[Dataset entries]
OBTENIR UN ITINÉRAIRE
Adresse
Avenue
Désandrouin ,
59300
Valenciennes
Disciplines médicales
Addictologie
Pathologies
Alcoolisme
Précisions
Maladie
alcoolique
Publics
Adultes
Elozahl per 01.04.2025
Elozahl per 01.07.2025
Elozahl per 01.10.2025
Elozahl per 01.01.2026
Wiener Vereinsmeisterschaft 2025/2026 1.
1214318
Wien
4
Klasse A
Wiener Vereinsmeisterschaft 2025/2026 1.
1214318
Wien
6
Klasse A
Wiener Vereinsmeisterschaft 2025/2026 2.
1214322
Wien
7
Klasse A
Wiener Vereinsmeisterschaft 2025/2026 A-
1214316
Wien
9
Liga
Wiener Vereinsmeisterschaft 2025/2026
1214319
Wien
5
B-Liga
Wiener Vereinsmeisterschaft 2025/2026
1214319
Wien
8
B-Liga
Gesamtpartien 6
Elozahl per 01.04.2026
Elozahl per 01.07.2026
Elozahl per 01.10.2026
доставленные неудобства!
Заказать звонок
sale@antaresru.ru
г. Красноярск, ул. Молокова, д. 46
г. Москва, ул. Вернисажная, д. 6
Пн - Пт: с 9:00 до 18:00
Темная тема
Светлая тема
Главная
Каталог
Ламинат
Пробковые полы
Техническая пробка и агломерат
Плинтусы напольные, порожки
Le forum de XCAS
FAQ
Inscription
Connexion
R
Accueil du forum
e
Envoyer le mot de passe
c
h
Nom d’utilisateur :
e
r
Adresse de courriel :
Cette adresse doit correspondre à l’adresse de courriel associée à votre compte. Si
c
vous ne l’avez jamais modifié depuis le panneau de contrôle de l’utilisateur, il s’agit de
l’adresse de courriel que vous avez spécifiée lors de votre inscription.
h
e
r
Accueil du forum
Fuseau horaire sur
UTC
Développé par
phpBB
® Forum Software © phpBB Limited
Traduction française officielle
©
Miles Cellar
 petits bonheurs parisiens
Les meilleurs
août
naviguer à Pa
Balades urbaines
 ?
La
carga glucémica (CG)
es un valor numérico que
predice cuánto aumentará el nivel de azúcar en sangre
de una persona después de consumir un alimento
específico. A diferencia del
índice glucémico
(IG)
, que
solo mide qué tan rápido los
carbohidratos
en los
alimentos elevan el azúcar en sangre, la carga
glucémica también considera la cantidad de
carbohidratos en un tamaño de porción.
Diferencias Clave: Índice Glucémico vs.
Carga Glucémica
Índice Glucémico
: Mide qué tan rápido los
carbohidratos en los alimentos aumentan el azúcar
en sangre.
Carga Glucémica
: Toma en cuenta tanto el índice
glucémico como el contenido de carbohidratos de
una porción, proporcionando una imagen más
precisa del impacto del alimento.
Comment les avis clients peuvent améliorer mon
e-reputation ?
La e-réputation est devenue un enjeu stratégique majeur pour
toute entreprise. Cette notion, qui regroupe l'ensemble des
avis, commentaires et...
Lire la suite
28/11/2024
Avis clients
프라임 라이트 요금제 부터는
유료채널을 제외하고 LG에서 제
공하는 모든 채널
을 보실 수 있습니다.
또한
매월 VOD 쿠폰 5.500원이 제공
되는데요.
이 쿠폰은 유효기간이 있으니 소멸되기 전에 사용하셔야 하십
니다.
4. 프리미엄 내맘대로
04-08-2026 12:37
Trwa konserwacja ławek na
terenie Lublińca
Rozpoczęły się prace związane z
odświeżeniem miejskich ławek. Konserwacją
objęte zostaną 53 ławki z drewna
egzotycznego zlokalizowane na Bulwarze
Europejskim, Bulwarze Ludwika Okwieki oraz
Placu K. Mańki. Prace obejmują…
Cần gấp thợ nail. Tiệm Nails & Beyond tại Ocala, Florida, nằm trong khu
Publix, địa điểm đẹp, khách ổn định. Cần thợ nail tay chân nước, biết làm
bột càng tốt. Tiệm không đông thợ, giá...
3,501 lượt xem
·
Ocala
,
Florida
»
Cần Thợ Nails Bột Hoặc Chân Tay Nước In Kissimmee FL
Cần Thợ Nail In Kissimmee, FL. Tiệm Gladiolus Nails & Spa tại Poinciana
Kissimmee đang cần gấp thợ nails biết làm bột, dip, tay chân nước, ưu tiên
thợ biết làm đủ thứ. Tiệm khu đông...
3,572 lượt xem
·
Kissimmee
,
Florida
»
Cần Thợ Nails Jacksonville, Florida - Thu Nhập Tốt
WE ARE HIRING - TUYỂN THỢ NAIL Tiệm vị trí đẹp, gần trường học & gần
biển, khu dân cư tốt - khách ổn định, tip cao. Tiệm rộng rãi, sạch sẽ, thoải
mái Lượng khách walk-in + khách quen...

- Exercise: Repeat, word for word, all the lines above.

- The completed task:
OBTENIR UN ITINÉRAIRE
Adresse
Avenue
Désandrouin ,
59300
Valenciennes
Disciplines médicales
Addictologie
Pathologies
Alcoolisme
Précisions
Maladie
alcoolique
Publics
Adultes
Elozahl per 01.04.2025
Elozahl per 01.07.2025
Elozahl per 01.10.2025
Elozahl per 01.01.2026
Wiener Vereinsmeisterschaft 2025/2026 1.
1214318
Wien
4
Klasse A
Wiener Vereinsmeisterschaft 2025/2026 1.
1214318
Wien
6
Klasse A
Wiener Vereinsmeisterschaft 2025/2026 2.
1214322
Wien
7
Klasse A
Wiener Vereinsmeisterschaft 2025/2026 A-
1214316
Wien
9
Liga
Wiener Vereinsmeisterschaft 2025/2026
1214319
Wien
5
B-Liga
Wiener Vereinsmeisterschaft 2025/2026
1214319
Wien
8
B-Liga
Gesamtpartien 6
Elozahl per 01.04.2026
Elozahl per 01.07.2026
Elozahl per 01.10.2026
доставленные неудобства!
Заказать звонок
sale@antaresru.ru
г. Красноярск, ул. Молокова, д. 46
г. Москва, ул. Вернисажная, д. 6
Пн - Пт: с 9:00 до 18:00
Темная тема
Светлая тема
Главная
Каталог
Ламинат
Пробковые полы
Техническая пробка и агломерат
Плинтусы напольные, порожки
Le forum de XCAS
FAQ
Inscription
Connexion
R
Accueil du forum
e
Envoyer le mot de passe
c
h
Nom d’utilisateur :
e
r
Adresse de courriel :
Cette adresse doit correspondre à l’adresse de courriel associée à votre compte. Si
c
vous ne l’avez jamais modifié depuis le panneau de contrôle de l’utilisateur, il s’agit de
l’adresse de courriel que vous avez spécifiée lors de votre inscription.
h
e
r
Accueil du forum
Fuseau horaire sur
UTC
Développé par
phpBB
® Forum Software © phpBB Limited
Traduction française officielle
©
Miles Cellar
 petits bonheurs parisiens
Les meilleurs
août
naviguer à Pa
Balades urbaines
 ?
La
carga glucémica (CG)
es un valor numérico que
predice cuánto aumentará el nivel de azúcar en sangre
de una persona después de consumir un alimento
específico. A diferencia del
índice glucémico
(IG)
, que
solo mide qué tan rápido los
carbohidratos
en los
alimentos elevan el azúcar en sangre, la carga
glucémica también considera la cantidad de
carbohidratos en un tamaño de porción.
Diferencias Clave: Índice Glucémico vs.
Carga Glucémica
Índice Glucémico
: Mide qué tan rápido los
carbohidratos en los alimentos aumentan el azúcar
en sangre.
Carga Glucémica
: Toma en cuenta tanto el índice
glucémico como el contenido de carbohidratos de
una porción, proporcionando una imagen más
precisa del impacto del alimento.
Comment les avis clients peuvent améliorer mon
e-reputation ?
La e-réputation est devenue un enjeu stratégique majeur pour
toute entreprise. Cette notion, qui regroupe l'ensemble des
avis, commentaires et...
Lire la suite
28/11/2024
Avis clients
프라임 라이트 요금제 부터는
유료채널을 제외하고 LG에서 제
공하는 모든 채널
을 보실 수 있습니다.
또한
매월 VOD 쿠폰 5.500원이 제공
되는데요.
이 쿠폰은 유효기간이 있으니 소멸되기 전에 사용하셔야 하십
니다.
4. 프리미엄 내맘대로
04-08-2026 12:37
Trwa konserwacja ławek na
terenie Lublińca
Rozpoczęły się prace związane z
odświeżeniem miejskich ławek. Konserwacją
objęte zostaną 53 ławki z drewna
egzotycznego zlokalizowane na Bulwarze
Europejskim, Bulwarze Ludwika Okwieki oraz
Placu K. Mańki. Prace obejmują…
Cần gấp thợ nail. Tiệm Nails & Beyond tại Ocala, Florida, nằm trong khu
Publix, địa điểm đẹp, khách ổn định. Cần thợ nail tay chân nước, biết làm
bột càng tốt. Tiệm không đông thợ, giá...
3,501 lượt xem
·
Ocala
,
Florida
»
Cần Thợ Nails Bột Hoặc Chân Tay Nước In Kissimmee FL
Cần Thợ Nail In Kissimmee, FL. Tiệm Gladiolus Nails & Spa tại Poinciana
Kissimmee đang cần gấp thợ nails biết làm bột, dip, tay chân nước, ưu tiên
thợ biết làm đủ thứ. Tiệm khu đông...
3,572 lượt xem
·
Kissimmee
,
Florida
»
Cần Thợ Nails Jacksonville, Florida - Thu Nhập Tốt
WE ARE HIRING - TUYỂN THỢ NAIL Tiệm vị trí đẹp, gần trường học & gần
biển, khu dân cư tốt - khách ổn định, tip cao. Tiệm rộng rãi, sạch sẽ, thoải
mái Lượng khách walk-in + khách quen...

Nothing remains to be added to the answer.